• [Your assignment] Go through the listing below and list every line with "million".

::::::::::

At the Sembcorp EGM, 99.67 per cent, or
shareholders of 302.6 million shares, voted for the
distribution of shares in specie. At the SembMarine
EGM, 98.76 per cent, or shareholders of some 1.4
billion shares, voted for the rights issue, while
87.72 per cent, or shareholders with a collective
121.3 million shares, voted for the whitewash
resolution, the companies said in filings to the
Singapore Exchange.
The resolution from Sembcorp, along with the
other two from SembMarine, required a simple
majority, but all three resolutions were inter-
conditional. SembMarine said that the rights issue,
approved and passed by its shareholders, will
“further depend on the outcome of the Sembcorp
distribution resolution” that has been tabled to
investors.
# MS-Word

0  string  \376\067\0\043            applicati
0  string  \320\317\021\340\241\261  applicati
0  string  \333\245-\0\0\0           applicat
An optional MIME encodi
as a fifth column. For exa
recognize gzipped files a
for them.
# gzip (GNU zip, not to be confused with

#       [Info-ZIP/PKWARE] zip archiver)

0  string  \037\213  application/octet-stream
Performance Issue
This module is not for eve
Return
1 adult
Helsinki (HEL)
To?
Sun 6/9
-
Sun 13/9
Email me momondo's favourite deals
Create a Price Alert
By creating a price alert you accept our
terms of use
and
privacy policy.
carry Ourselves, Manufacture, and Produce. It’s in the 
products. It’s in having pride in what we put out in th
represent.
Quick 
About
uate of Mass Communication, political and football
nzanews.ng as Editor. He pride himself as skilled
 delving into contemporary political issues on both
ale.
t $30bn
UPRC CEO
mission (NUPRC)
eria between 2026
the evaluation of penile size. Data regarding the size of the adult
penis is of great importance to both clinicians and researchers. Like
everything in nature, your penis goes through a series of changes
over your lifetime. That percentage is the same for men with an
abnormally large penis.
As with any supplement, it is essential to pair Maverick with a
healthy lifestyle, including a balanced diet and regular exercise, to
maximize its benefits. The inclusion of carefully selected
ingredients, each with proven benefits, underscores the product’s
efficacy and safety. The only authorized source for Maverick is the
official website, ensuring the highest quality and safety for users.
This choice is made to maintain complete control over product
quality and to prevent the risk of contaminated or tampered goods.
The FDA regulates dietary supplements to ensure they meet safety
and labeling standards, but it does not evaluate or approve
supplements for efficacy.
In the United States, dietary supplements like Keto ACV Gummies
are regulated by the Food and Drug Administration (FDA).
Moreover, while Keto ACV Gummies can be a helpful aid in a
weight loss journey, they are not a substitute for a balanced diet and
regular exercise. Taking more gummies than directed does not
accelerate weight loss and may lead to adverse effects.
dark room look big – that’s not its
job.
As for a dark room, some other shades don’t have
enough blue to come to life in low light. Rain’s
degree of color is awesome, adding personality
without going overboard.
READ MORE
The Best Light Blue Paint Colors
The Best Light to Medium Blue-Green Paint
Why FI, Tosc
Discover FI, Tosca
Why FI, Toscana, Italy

::::::::::

• [Reply]
shareholders of 302.6 million shares, voted for the
121.3 million shares, voted for the whitewash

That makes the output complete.